Il nous est demandé de scinder nos affaires en trois sacs. Le premier ira sur notre dos, le second sur les yaks, le troisième restera dans une voiture. Là où nous allons, les voitures ne peuvent accéder et nous serons en autonomie complète avec les animaux pendant deux jours. En fait de yaks, ce sont surtout des vaches ou des dzös issus de croisements, mais il y a quand même un vrai yak trapu, bossu et poilu à souhait dans le lot.

Le temps de préparer nos affaires, d’un train d’alcoolique au réveil, le givre sur les tentes disparaît. Nous n’avons rapidement plus rien à faire, qu’à attendre le bon vouloir d’une Biture que « tout fait chier ce matin ».

Nous nous réfugions dans une yourte où la maîtresse de maison nous offre du thé qu’elle râpe d’une brique compacte. Elle jette les fragments dans l’eau qui bout et laisse cuire un moment. Ce n’est que lorsqu’elle retire la bassine du feu qu’elle ajoute du lait, puis un peu de sel au breuvage. Les enfants entrent et sortent, heureux de voir du monde. Il y a deux petites filles jolies et trois garçons.

L’aîné, de quelques années moins âgé, a pris Tserendorj comme son modèle et ne le quitte pas d’une semelle.
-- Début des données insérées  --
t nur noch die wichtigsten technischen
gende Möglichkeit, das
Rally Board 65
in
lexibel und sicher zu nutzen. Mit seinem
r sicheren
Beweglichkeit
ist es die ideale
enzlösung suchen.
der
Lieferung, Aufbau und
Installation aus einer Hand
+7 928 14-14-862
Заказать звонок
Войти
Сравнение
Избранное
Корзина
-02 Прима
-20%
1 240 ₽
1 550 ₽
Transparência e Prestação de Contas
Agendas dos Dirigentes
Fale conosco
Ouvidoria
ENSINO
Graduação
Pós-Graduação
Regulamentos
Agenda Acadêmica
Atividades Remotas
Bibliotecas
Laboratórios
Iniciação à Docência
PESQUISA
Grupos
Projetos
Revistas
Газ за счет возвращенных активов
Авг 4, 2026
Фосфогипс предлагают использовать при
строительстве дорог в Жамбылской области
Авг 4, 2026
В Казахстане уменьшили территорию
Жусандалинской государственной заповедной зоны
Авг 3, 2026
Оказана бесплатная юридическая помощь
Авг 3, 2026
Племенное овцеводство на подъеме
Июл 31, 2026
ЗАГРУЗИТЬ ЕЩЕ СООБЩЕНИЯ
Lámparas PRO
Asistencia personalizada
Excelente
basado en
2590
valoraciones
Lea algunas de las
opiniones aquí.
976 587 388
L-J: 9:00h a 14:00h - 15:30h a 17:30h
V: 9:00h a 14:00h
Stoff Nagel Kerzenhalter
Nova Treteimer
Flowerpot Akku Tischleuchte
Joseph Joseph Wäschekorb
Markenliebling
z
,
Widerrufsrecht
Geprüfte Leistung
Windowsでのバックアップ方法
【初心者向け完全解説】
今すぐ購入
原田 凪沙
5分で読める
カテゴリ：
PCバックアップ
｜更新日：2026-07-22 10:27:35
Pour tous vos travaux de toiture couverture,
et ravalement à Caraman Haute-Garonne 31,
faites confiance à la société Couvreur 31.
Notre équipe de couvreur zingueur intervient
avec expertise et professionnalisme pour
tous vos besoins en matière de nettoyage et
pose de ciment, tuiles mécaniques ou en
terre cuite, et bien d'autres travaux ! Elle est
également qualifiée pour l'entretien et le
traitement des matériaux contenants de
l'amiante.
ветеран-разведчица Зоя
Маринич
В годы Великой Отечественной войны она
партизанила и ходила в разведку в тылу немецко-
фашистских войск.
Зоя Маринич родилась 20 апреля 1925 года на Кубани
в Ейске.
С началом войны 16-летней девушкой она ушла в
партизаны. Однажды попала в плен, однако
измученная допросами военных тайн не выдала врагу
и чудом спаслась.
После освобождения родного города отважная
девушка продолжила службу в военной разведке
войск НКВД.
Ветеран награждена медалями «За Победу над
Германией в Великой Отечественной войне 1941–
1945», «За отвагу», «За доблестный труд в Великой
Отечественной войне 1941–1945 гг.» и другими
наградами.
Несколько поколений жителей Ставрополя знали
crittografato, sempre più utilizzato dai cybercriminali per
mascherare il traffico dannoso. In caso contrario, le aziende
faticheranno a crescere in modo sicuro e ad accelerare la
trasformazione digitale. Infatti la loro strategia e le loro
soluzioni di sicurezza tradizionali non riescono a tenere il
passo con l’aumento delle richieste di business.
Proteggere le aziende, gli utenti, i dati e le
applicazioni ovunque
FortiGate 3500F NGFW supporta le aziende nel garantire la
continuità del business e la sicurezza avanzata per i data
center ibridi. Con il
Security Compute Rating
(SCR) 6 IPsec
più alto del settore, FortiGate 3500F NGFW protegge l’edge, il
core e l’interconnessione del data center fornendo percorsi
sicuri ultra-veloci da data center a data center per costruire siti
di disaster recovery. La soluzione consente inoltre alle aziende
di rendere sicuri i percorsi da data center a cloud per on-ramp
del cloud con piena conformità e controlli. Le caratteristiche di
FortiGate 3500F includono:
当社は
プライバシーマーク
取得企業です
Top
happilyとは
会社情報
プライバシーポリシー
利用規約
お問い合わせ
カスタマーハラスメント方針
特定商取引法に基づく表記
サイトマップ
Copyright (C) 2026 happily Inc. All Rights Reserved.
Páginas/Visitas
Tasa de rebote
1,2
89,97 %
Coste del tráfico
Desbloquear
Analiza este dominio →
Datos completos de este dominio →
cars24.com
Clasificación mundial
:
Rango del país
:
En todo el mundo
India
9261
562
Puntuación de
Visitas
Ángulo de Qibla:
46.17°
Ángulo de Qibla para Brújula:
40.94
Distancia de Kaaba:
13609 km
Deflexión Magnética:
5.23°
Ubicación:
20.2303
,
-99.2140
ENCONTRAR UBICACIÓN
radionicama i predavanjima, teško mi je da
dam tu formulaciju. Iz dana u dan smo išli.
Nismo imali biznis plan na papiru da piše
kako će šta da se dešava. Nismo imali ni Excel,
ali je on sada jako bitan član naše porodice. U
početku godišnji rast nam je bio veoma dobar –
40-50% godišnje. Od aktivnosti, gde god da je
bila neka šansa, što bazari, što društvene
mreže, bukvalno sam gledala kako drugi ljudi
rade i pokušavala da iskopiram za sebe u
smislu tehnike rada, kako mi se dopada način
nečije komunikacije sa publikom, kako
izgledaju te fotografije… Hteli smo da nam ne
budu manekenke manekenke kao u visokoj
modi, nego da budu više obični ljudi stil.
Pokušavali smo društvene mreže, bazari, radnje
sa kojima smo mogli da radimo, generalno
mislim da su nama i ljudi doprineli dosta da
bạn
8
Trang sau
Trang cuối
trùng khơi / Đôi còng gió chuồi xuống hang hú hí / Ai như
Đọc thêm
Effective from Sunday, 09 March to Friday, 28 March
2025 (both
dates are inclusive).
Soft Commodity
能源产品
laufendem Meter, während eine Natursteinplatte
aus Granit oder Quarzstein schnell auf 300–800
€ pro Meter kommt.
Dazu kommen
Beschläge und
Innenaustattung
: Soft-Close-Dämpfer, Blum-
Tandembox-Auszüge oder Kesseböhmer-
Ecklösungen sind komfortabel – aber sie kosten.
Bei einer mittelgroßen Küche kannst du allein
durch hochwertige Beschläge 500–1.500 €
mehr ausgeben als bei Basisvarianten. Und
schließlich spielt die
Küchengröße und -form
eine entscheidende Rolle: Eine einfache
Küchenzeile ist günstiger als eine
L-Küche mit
Le plus jeune est le plus beau. Sa vigueur bien prise dans sa tunique mongole serrée à la taille et agrafée sur l’épaule droite, il fait petit mâle. Il doit avoir dans les huit ans et est le seul du lot à avoir les cheveux châtains clairs. L’heureux homme qui doit être son père a la même chevelure. Son nez long et un peu épaté me fait songer à Alexis enfant.